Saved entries
Start of Block
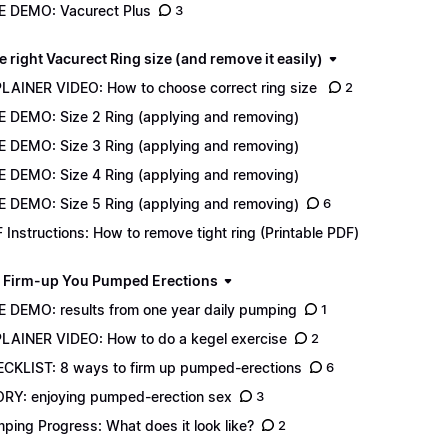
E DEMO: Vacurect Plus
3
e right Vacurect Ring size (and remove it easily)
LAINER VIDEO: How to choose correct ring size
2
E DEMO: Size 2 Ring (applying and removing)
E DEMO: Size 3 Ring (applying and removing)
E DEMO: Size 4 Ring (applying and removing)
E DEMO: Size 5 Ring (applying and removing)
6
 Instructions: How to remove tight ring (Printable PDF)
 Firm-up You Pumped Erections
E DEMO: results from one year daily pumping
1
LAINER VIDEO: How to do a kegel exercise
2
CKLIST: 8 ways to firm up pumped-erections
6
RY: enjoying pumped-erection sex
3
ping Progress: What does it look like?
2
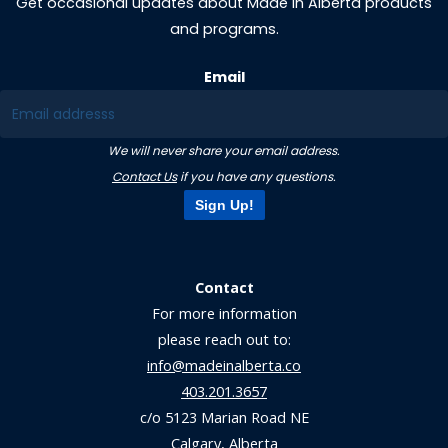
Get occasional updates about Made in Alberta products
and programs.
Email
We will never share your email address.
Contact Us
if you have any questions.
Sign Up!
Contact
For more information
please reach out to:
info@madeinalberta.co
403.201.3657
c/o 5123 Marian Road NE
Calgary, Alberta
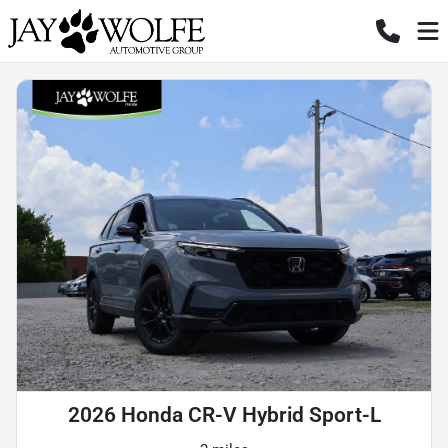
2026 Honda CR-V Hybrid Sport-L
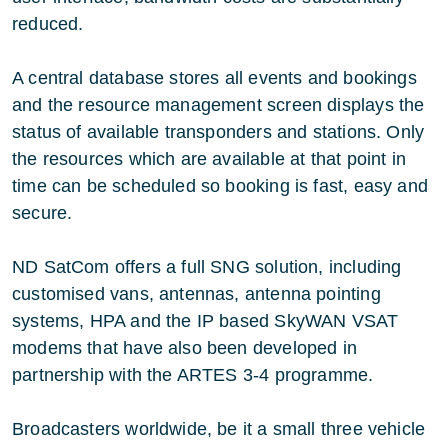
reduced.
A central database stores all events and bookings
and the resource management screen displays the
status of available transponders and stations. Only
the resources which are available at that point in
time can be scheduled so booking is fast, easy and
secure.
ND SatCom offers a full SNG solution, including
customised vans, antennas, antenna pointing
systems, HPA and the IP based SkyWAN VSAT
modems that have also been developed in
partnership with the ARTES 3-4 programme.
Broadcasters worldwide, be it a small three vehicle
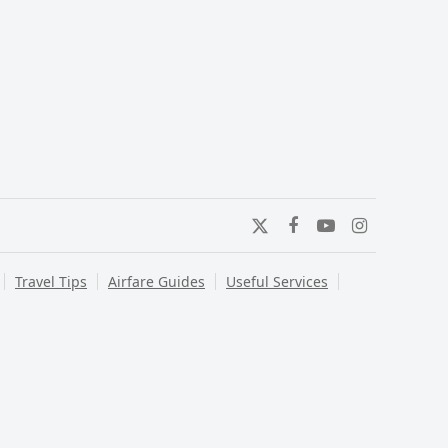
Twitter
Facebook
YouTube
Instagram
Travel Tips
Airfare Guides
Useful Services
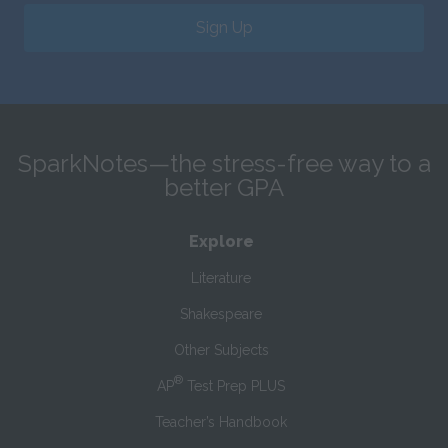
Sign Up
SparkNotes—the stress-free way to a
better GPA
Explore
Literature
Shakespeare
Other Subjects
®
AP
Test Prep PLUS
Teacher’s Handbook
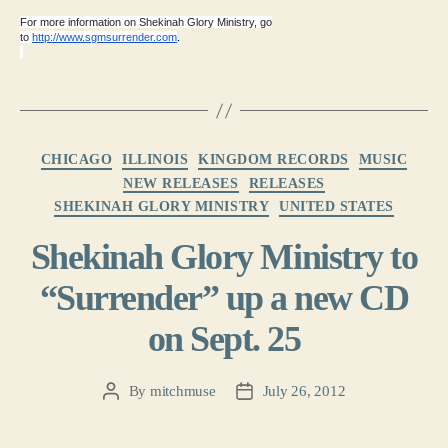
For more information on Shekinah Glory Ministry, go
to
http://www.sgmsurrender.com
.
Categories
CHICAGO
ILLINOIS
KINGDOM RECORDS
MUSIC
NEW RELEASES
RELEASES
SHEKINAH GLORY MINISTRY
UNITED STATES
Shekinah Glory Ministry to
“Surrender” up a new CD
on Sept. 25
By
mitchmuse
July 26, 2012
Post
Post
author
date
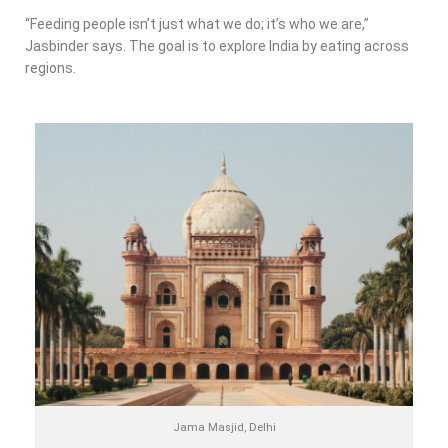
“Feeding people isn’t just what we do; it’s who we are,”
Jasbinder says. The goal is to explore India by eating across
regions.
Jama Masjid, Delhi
End of Block
**Work required**: The answer must be the lines of the entries above, written out exactly from the first through the one with "please reach out", and no pictures.

**Your response**:
E DEMO: Vacurect Plus
3
e right Vacurect Ring size (and remove it easily)
LAINER VIDEO: How to choose correct ring size
2
E DEMO: Size 2 Ring (applying and removing)
E DEMO: Size 3 Ring (applying and removing)
E DEMO: Size 4 Ring (applying and removing)
E DEMO: Size 5 Ring (applying and removing)
6
 Instructions: How to remove tight ring (Printable PDF)
 Firm-up You Pumped Erections
E DEMO: results from one year daily pumping
1
LAINER VIDEO: How to do a kegel exercise
2
CKLIST: 8 ways to firm up pumped-erections
6
RY: enjoying pumped-erection sex
3
ping Progress: What does it look like?
2
Get occasional updates about Made in Alberta products
and programs.
Email
We will never share your email address.
Contact Us
if you have any questions.
Sign Up!
Contact
For more information
please reach out to:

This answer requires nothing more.